» **Task objective**:
From the records below, please print only the lines from the one containing "Религиозная организация –" through the one containing "उनले क्याम्पसकाे भौतिक", both included. Skip the pictures.

» **Provided data**:
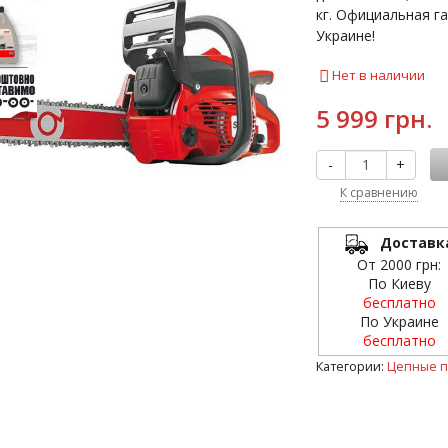
кг. Официальная га
Украине!
Нет в наличии
5 999 грн.
-
+
К сравнению
Доставк
От 2000 грн:
По Киеву
бесплатно
По Украине
бесплатно
Категории:
Цепные 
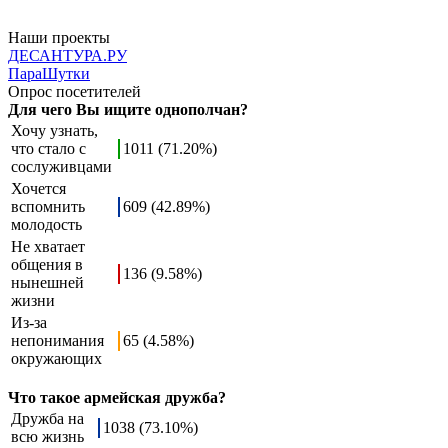
Наши проекты
ДЕСАНТУРА.РУ
ПараШутки
Опрос посетителей
Для чего Вы ищите однополчан?
Хочу узнать,
что стало с
1011 (71.20%)
сослуживцами
Хочется
вспомнить
609 (42.89%)
молодость
Не хватает
общения в
136 (9.58%)
нынешней
жизни
Из-за
непонимания
65 (4.58%)
окружающих
Что такое армейская дружба?
Дружба на
1038 (73.10%)
всю жизнь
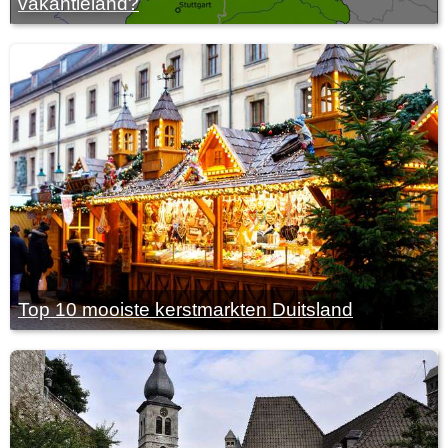
vakantieland?
Top 10 mooiste kerstmarkten Duitsland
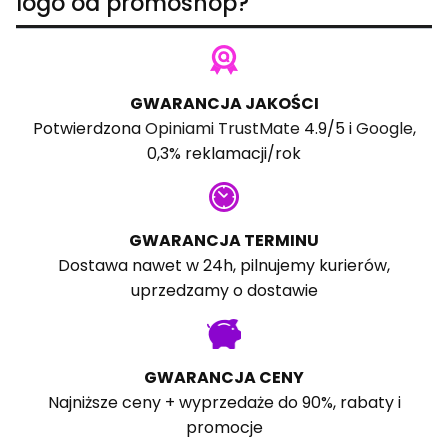
logo od promoshop?
GWARANCJA JAKOŚCI
Potwierdzona
Opiniami TrustMate
4.9/5 i
Google
,
0,3% reklamacji/rok
GWARANCJA TERMINU
Dostawa nawet w 24h, pilnujemy kurierów,
uprzedzamy o dostawie
GWARANCJA CENY
Najniższe ceny + wyprzedaże do 90%, rabaty i
promocje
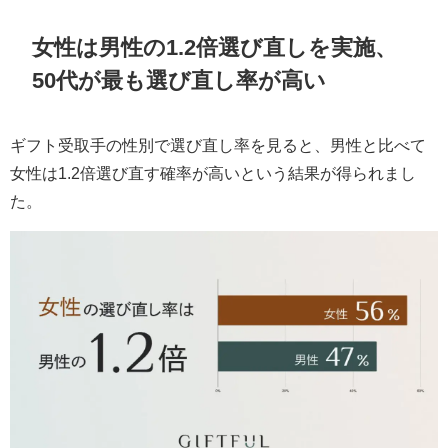
女性は男性の1.2倍選び直しを実施、
50代が最も選び直し率が高い
ギフト受取手の性別で選び直し率を見ると、男性と比べて
女性は1.2倍選び直す確率が高いという結果が得られまし
た。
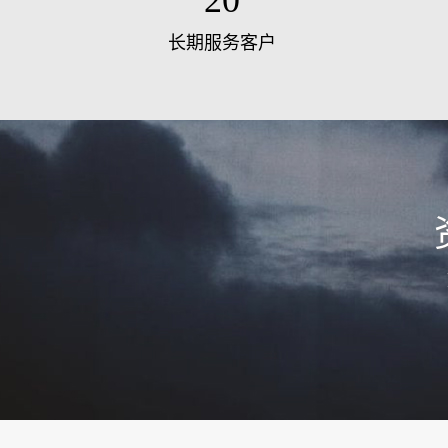
20
长期服务客户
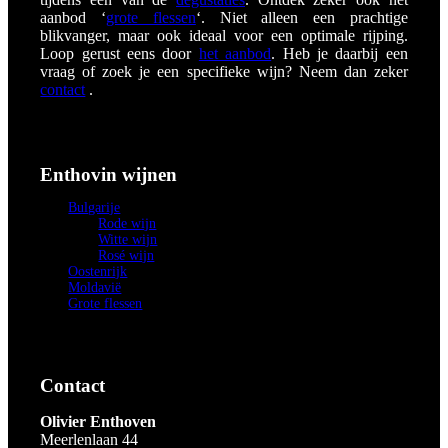
aanbod ‘
grote flessen
‘. Niet alleen een prachtige
blikvanger, maar ook ideaal voor een optimale rijping.
Loop gerust eens door
het aanbod
. Heb je daarbij een
vraag of zoek je een specifieke wijn? Neem dan zeker
contact
.
Enthovin wijnen
Bulgarije
Rode wijn
Witte wijn
Rosé wijn
Oostenrijk
Moldavië
Grote flessen
Contact
Olivier Enthoven
Meerlenlaan 44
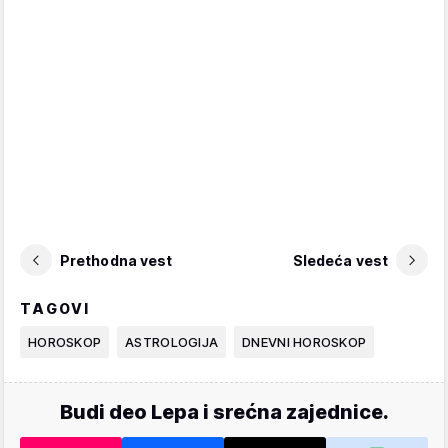
Prethodna vest
Sledeća vest
TAGOVI
HOROSKOP
ASTROLOGIJA
DNEVNI HOROSKOP
Budi deo Lepa i srećna zajednice.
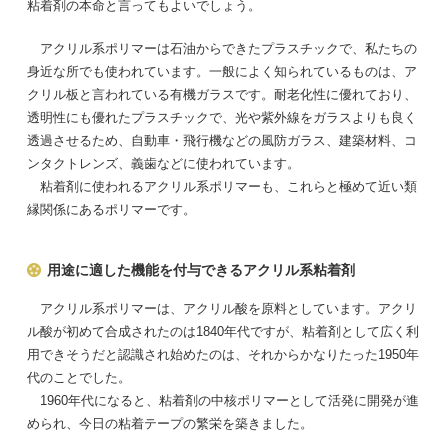
粘着剤の本命と言ってもよいでしょう。
アクリル系ポリマーは石油からできたプラスチックで、私たちの
身近な所でも使われています。一般によく知られているものは、ア
クリル板と言われている有機ガラスです。耐老化性に優れており、
透明性にも優れたプラスチックで、光や紫外線をガラスよりも良く
透過させるため、自動車・飛行機などの風防ガラス、建築材料、コ
ンタクトレンズ、義歯などに使われています。
粘着剤に使われるアクリル系ポリマーも、これらと極めて近い類
縁関係にあるポリマーです。
用途に適した機能を付与できるアクリル系粘着剤
アクリル系ポリマーは、アクリル酸を原料としています。アクリ
ル酸が初めて合成されたのは1840年代ですが、粘着剤として広く利
用できそうだと認識され始めたのは、それからかなりたった1950年
代のことでした。
1960年代になると、粘着剤の中核ポリマーとして活発に開発が進
められ、今日の粘着テープの繁栄を築きました。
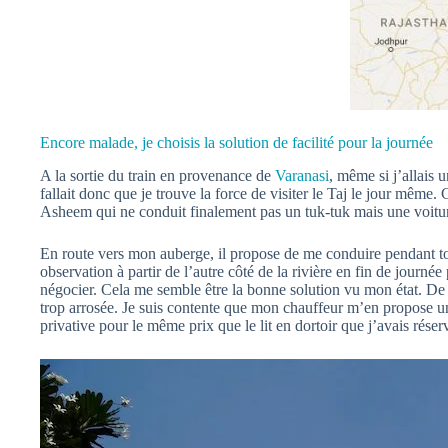
Encore malade, je choisis la solution de facilité pour la journée
A la sortie du train en provenance de
Varanasi
, même si j’allais 
fallait donc que je trouve la force de visiter le Taj le jour même
Asheem qui ne conduit finalement pas un tuk-tuk mais une voitu
En route vers mon auberge, il propose de me conduire pendant tout
observation à partir de l’autre côté de la rivière en fin de journée
négocier. Cela me semble être la bonne solution vu mon état. De p
trop arrosée. Je suis contente que mon chauffeur m’en propose un
privative pour le même prix que le lit en dortoir que j’avais réser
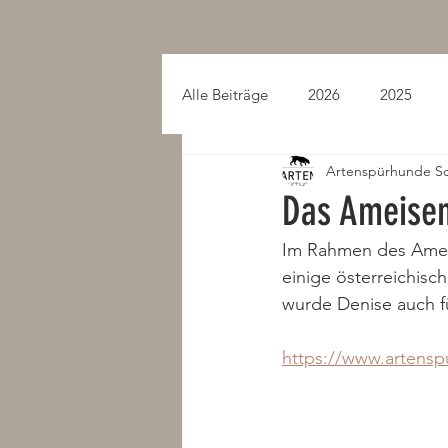
Alle Beiträge
2026
2025
Artenspürhunde S
2015
2014
2013
Das Ameisen-
Im Rahmen des Ameis
einige österreichis
wurde Denise auch fü
https://www.artens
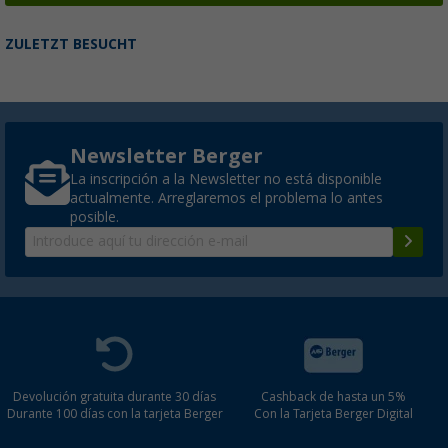
ZULETZT BESUCHT
Newsletter Berger
La inscripción a la Newsletter no está disponible
actualmente. Arreglaremos el problema lo antes
posible.
Devolución gratuita durante 30 días
Cashback de hasta un 5%
Durante 100 días con la tarjeta Berger
Con la Tarjeta Berger Digital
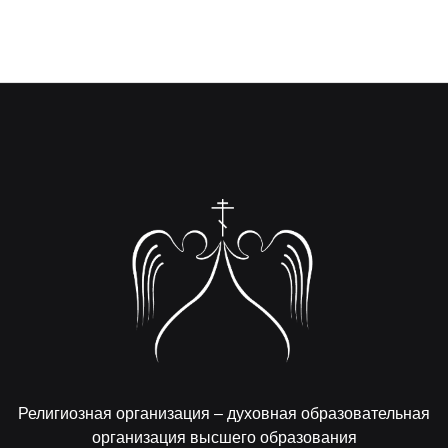
Религиозная организация – духовная образовательная
организация высшего образования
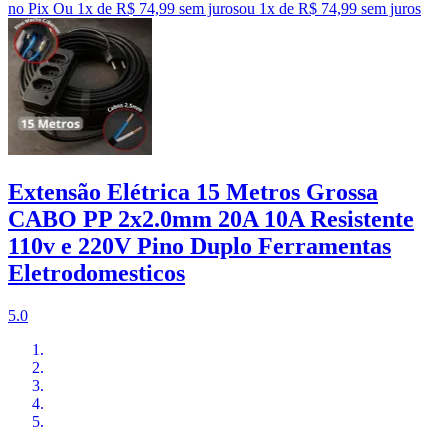
no Pix
Ou 1x de R$ 74,99 sem juros
ou
1
x de
R$ 74,99
sem juros
Extensão Elétrica 15 Metros Grossa
CABO PP 2x2.0mm 20A 10A Resistente
110v e 220V Pino Duplo Ferramentas
Eletrodomesticos
5.0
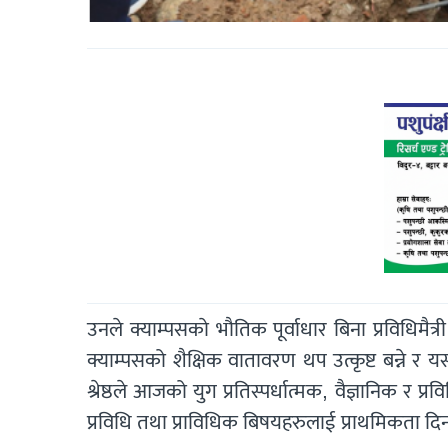
उनले क्याम्पसकाे भौतिक पूर्वाधार बिना प्रविधिमैत
क्याम्पसको शैक्षिक वातावरण थप उत्कृष्ट बन्ने र य
श्रेष्ठले आजको युग प्रतिस्पर्धात्मक, वैज्ञानिक र
प्रविधि तथा प्राविधिक बिषयहरुलाई प्राथमिकता दिन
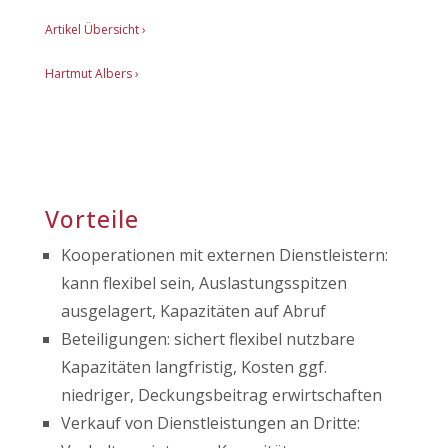
Artikel Übersicht
›
Hartmut Albers ›
Vorteile
Kooperationen mit externen Dienstleistern:
kann flexibel sein, Auslastungsspitzen
ausgelagert, Kapazitäten auf Abruf
Beteiligungen: sichert flexibel nutzbare
Kapazitäten langfristig, Kosten ggf.
niedriger, Deckungsbeitrag erwirtschaften
Verkauf von Dienstleistungen an Dritte:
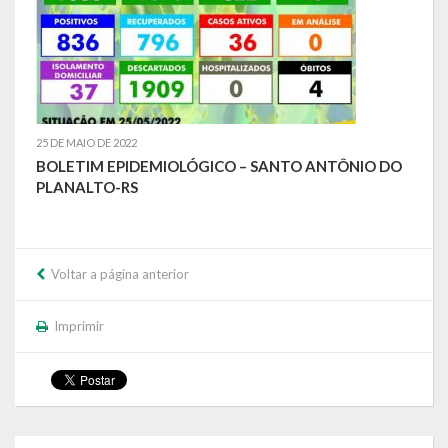
Calendário de Eventos
Galeria de Fotos
Publicações
25 DE MAIO DE 2022
BOLETIM EPIDEMIOLÓGICO – SANTO ANTÔNIO DO
Conselhos Municipais
PLANALTO-RS
Planos
Contas Públicas
Voltar a página anterior
Demonstrativos Contábeis
Imprimir
Prestação de Contas
Leis Orçamentárias
Leis e Decretos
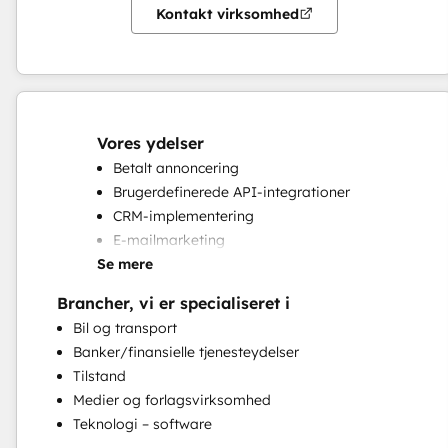
Kontakt virksomhed
Vores ydelser
Betalt annoncering
Brugerdefinerede API-integrationer
CRM-implementering
E-mailmarketing
Se mere
Fællesskabsforvaltning
Fulde indgående marketingtjenester
Brancher, vi er specialiseret i
Oprettelse af indhold
Bil og transport
Programmerbar automatisering
Banker/finansielle tjenesteydelser
Sociale medier
Tilstand
Søgemaskineoptimering
Medier og forlagsvirksomhed
Webstedsmigrering
Teknologi – software
Webstedsudvikling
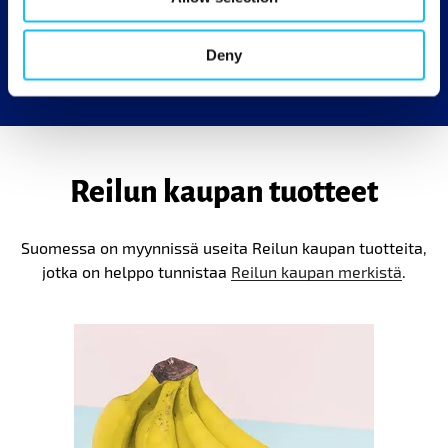
Reilun kaupan tuotetta.
Deny
Reilun kaupan tuotteet
Suomessa on myynnissä useita Reilun kaupan tuotteita,
jotka on helppo tunnistaa
Reilun kaupan merkistä
.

» **Answer to the problem**:
Религиозная организация – духовная образовательная
организация высшего образования
no Pix
Ou 1x de R$ 74,99 sem juros
ou
1
x de
R$ 74,99
sem juros
Extensão Elétrica 15 Metros Grossa
CABO PP 2x2.0mm 20A 10A Resistente
110v e 220V Pino Duplo Ferramentas
Eletrodomesticos
5.0
उनले क्याम्पसकाे भौतिक पूर्वाधार बिना प्रविधिमैत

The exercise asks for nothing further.